▶ [Extracted page text data]
##############################
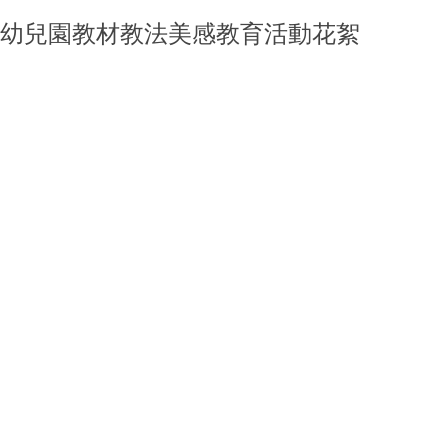
幼兒園教材教法美感教育活動花絮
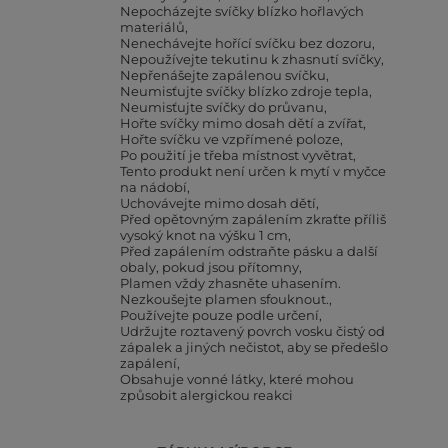
Nepocházejte svíčky blízko hořlavých
materiálů
Nenechávejte hořící svíčku bez dozoru
Nepoužívejte tekutinu k zhasnutí svíčky
Nepřenášejte zapálenou svíčku
Neumisťujte svíčky blízko zdroje tepla
Neumisťujte svíčky do průvanu
Hořte svíčky mimo dosah dětí a zvířat
Hořte svíčku ve vzpřímené poloze
Po použití je třeba místnost vyvětrat
Tento produkt není určen k mytí v myčce
na nádobí
Uchovávejte mimo dosah dětí
Před opětovným zapálením zkraťte příliš
vysoký knot na výšku 1 cm
Před zapálením odstraňte pásku a další
obaly, pokud jsou přítomny
Plamen vždy zhasněte uhasením.
Nezkoušejte plamen sfouknout.
Používejte pouze podle určení
Udržujte roztavený povrch vosku čistý od
zápalek a jiných nečistot, aby se předešlo
zapálení
Obsahuje vonné látky, které mohou
způsobit alergickou reakci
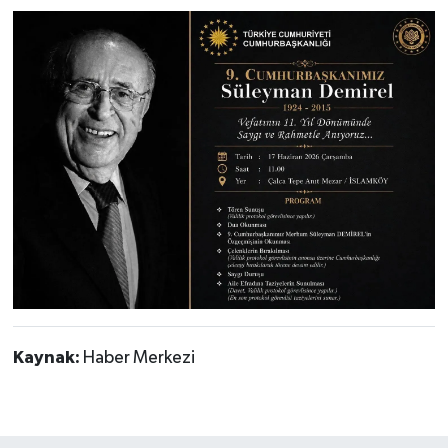
Kaynak:
Haber Merkezi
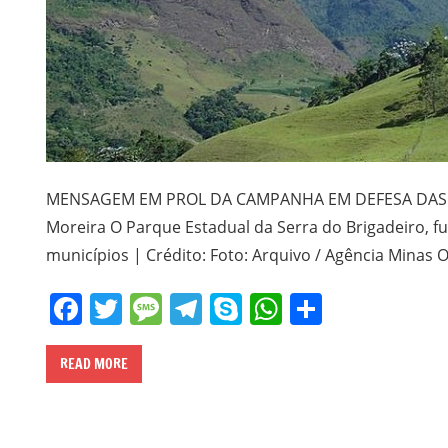
MENSAGEM EM PROL DA CAMPANHA EM DEFESA DAS SA
Moreira O Parque Estadual da Serra do Brigadeiro, f
municípios | Crédito: Foto: Arquivo / Agência Minas O
Facebook
Twitter
Message
Telegram
Skype
WhatsApp
Share
READ MORE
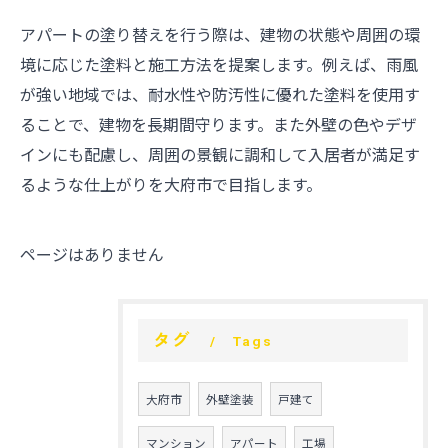
アパートの塗り替えを行う際は、建物の状態や周囲の環
境に応じた塗料と施工方法を提案します。例えば、雨風
が強い地域では、耐水性や防汚性に優れた塗料を使用す
ることで、建物を長期間守ります。また外壁の色やデザ
インにも配慮し、周囲の景観に調和して入居者が満足す
るような仕上がりを大府市で目指します。
ページはありません
タグ
Tags
大府市
外壁塗装
戸建て
マンション
アパート
工場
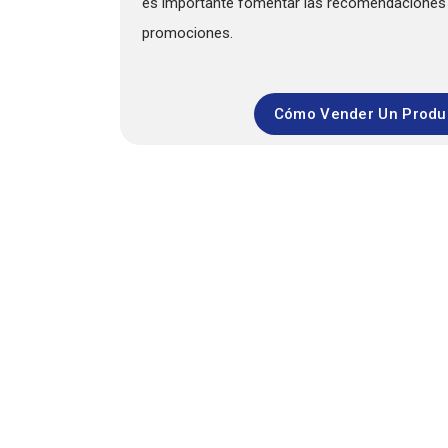
es importante fomentar las recomendaciones 
promociones.
Cómo Vender Un Prod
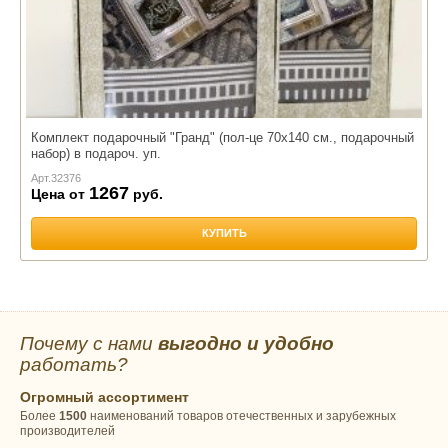
Комплект подарочный "Гранд" (пол-це 70х140 см., подарочный
набор) в подароч. уп.
Арт.
32376
1267
Цена от
руб.
КУПИТЬ
Почему с нами
выгодно и удобно
работать?
Огромный ассортимент
Более
1500
наименований товаров отечественных и зарубежных
производителей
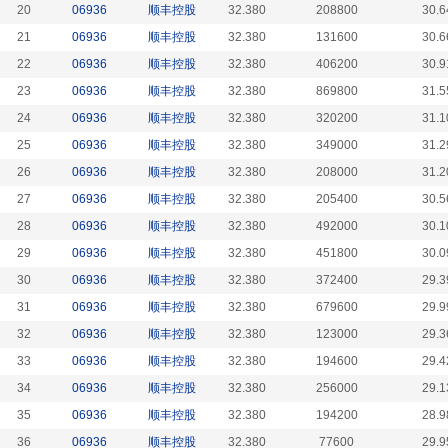
20
06936
顺丰控股
32.380
208800
30.6
21
06936
顺丰控股
32.380
131600
30.6
22
06936
顺丰控股
32.380
406200
30.9
23
06936
顺丰控股
32.380
869800
31.5
24
06936
顺丰控股
32.380
320200
31.1
25
06936
顺丰控股
32.380
349000
31.2
26
06936
顺丰控股
32.380
208000
31.2
27
06936
顺丰控股
32.380
205400
30.5
28
06936
顺丰控股
32.380
492000
30.1
29
06936
顺丰控股
32.380
451800
30.0
30
06936
顺丰控股
32.380
372400
29.3
31
06936
顺丰控股
32.380
679600
29.9
32
06936
顺丰控股
32.380
123000
29.3
33
06936
顺丰控股
32.380
194600
29.4
34
06936
顺丰控股
32.380
256000
29.1
35
06936
顺丰控股
32.380
194200
28.9
36
06936
顺丰控股
32.380
77600
29.9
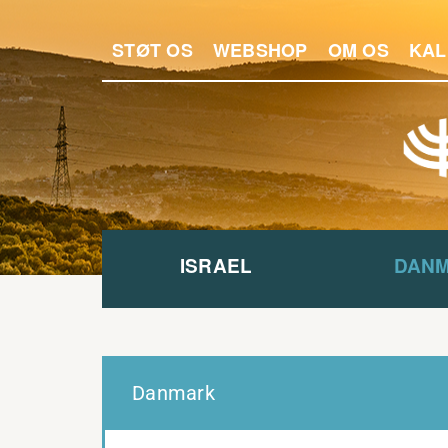
STØT OS
WEBSHOP
OM OS
KAL
ISRAEL
DAN
Danmark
##############################
▶ [Directions for this task] Leave the pictures out. Extract exactly the lines running from the one with "Nezkoušejte plamen sfouknout." through the last entry, both ends included.

▶ [Answer to this problem]
Nezkoušejte plamen sfouknout.
Používejte pouze podle určení
Udržujte roztavený povrch vosku čistý od
zápalek a jiných nečistot, aby se předešlo
zapálení
Obsahuje vonné látky, které mohou
způsobit alergickou reakci
Kaynak:
Haber Merkezi
MENSAGEM EM PROL DA CAMPANHA EM DEFESA DAS SA
Moreira O Parque Estadual da Serra do Brigadeiro, f
municípios | Crédito: Foto: Arquivo / Agência Minas O
Facebook
Twitter
Message
Telegram
Skype
WhatsApp
Share
READ MORE
アパートの塗り替えを行う際は、建物の状態や周囲の環
境に応じた塗料と施工方法を提案します。例えば、雨風
が強い地域では、耐水性や防汚性に優れた塗料を使用す
ることで、建物を長期間守ります。また外壁の色やデザ
インにも配慮し、周囲の景観に調和して入居者が満足す
るような仕上がりを大府市で目指します。
ページはありません
タグ
Tags
大府市
外壁塗装
戸建て
マンション
アパート
工場
es importante fomentar las recomendaciones 
promociones.
Cómo Vender Un Prod
Комплект подарочный "Гранд" (пол-це 70х140 см., подарочный
набор) в подароч. уп.
Арт.
32376
1267
Цена от
руб.
КУПИТЬ
Почему с нами
выгодно и удобно
работать?
Огромный ассортимент
Более
1500
наименований товаров отечественных и зарубежных
производителей
20
06936
顺丰控股
32.380
208800
30.6
21
06936
顺丰控股
32.380
131600
30.6
22
06936
顺丰控股
32.380
406200
30.9
23
06936
顺丰控股
32.380
869800
31.5
24
06936
顺丰控股
32.380
320200
31.1
25
06936
顺丰控股
32.380
349000
31.2
26
06936
顺丰控股
32.380
208000
31.2
27
06936
顺丰控股
32.380
205400
30.5
28
06936
顺丰控股
32.380
492000
30.1
29
06936
顺丰控股
32.380
451800
30.0
30
06936
顺丰控股
32.380
372400
29.3
31
06936
顺丰控股
32.380
679600
29.9
32
06936
顺丰控股
32.380
123000
29.3
33
06936
顺丰控股
32.380
194600
29.4
34
06936
顺丰控股
32.380
256000
29.1
35
06936
顺丰控股
32.380
194200
28.9
36
06936
顺丰控股
32.380
77600
29.9
STØT OS
WEBSHOP
OM OS
KAL
ISRAEL
DAN
Danmark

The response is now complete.